Most likely, it’s an accusation that what I’ve seen doesn’t represent the “real you,” because, after all, only God knows the “real me.” I’m not God, which means I don’t see the “real you” and can’t tell you that what you’re doing is wrong, since what I see isn’t reflective of who you really are. Make sense?

As a semi-recent car insurance advertisement would say, “That’s not how it works. That’s not how any of this works!”

God Does Know Your Heart

He knows everything; of course He knows your heart. Isaiah 55:8-9 teach that “His ways are higher than our ways, and His thoughts are higher than our thoughts.” Deuteronomy 29:29 says that “The secret things belong to God.

So yeah, God does know your heart.The Scriptures even say in several places that Jesus “knew the hearts” of the individuals He was talking to in real-time (Matthew 12:25; 22:18; Luke 6:8; 11:17; John 2:25). 

But should that change the fact that you’re in sin? Absolutely not. Here’s why:

The Heart is Where Your Actions Originate

God does know your heart, but so does everyone else (to an extent). Jesus said in Mark 7:21 that “from within, out of the heart of men, proceed the evil thoughts, fornications, thefts, murders, adulteries.” In other words, if you want to know what’s in someone’s heart, just watch their life, because their life is representative of the content of their heart. What you think is in your heart isn’t as important as what’s actually there, and what’s actually there is plainly seen by the rest of the world, as well as God.

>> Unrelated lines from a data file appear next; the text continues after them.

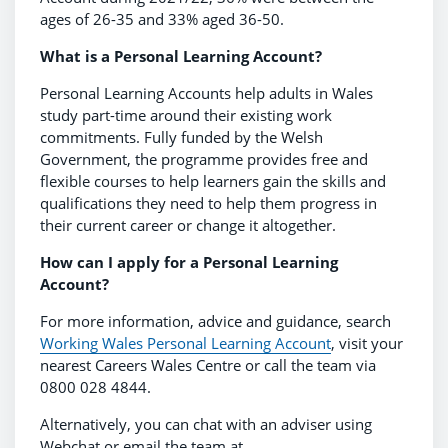
ages of 26-35 and 33% aged 36-50.
What is a Personal Learning Account?
Personal Learning Accounts help adults in Wales
study part-time around their existing work
commitments. Fully funded by the Welsh
Government, the programme provides free and
flexible courses to help learners gain the skills and
qualifications they need to help them progress in
their current career or change it altogether.
How can I apply for a Personal Learning
Account?
For more information, advice and guidance, search
Working Wales Personal Learning Account
, visit your
nearest Careers Wales Centre or call the team via
0800 028 4844.
Alternatively, you can chat with an adviser using
Webchat or email the team at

Good Intentions Don’t Negate Your Actions

Just because you didn’t mean to commit that sin doesn’t mean it didn’t happen. How many times in David’s life do you think he wished he could take back that rooftop walk that ended with Bathsheba in his bed? And yet, David was a “man after God’s own heart!” Just because that situation seemed out of character with the rest of his life doesn’t mean that it didn’t happen, and when we talk to each other about correcting sin, that’s what we’re addressing: what actually happened, not what we intended to happen.

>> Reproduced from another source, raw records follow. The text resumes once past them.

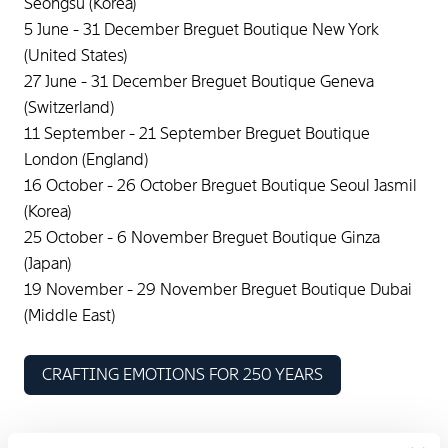
Seongsu (Korea)
5 June - 31 December Breguet Boutique New York
(United States)
27 June - 31 December Breguet Boutique Geneva
(Switzerland)
11 September - 21 September Breguet Boutique
London (England)
16 October - 26 October Breguet Boutique Seoul Jasmil
(Korea)
25 October - 6 November Breguet Boutique Ginza
(Japan)
19 November - 29 November Breguet Boutique Dubai
(Middle East)
CRAFTING EMOTIONS FOR 250 YEARS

Chances Are, You Don’t Even Know Your Heart

Jeremiah was right on when he said “The heart is more deceitful than all else and is desperately sick; who can understand it?” We may think we have a good grasp on our own thoughts and intuitions, but I’d bet you dollars to donuts (whatever that means) that you and I don’t understand the half of it.

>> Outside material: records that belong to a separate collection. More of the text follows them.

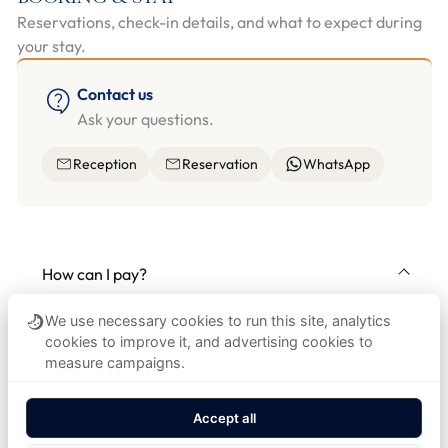
Reservations, check-in details, and what to expect during
your stay.
Contact us
Ask your questions.
Reception
Reservation
WhatsApp
How can I pay?
Card payment is preferred for stays, extras, and
We use necessary cookies to run this site, analytics
city tax; major international cards are accepted.
cookies to improve it, and advertising cookies to
Cash payment is possible in CZK.
measure campaigns.
Accept all
How can I book a room?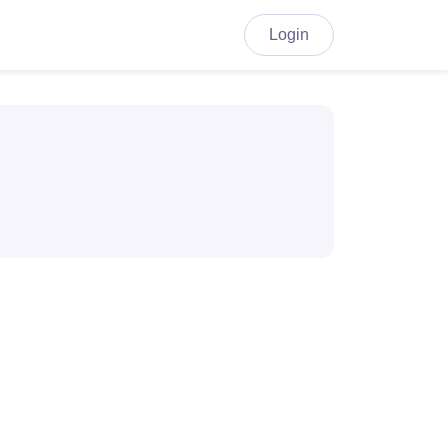
Login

God does, and not just because He’s God – although that’s a huge part of it. According to that same passage (Jeremiah 17:9-10), God also “searches the heart” and “tests the mind” and gives us “according to [our] ways” and “according to the result of [our] deeds.” Once again, it’s not about what we think, but what we do that matters.

So seriously, who cares that God knows your heart? He understands everyone’s and everything’s, but your life isn’t based around what you wish you would be or what you know you’re capable of, but what you actually do. “God knowing your heart” won’t save you in the day of Judgment, when He will render to “everyone according to their deeds” (2 Corinthians 5:10), so you shouldn’t be relying on it now.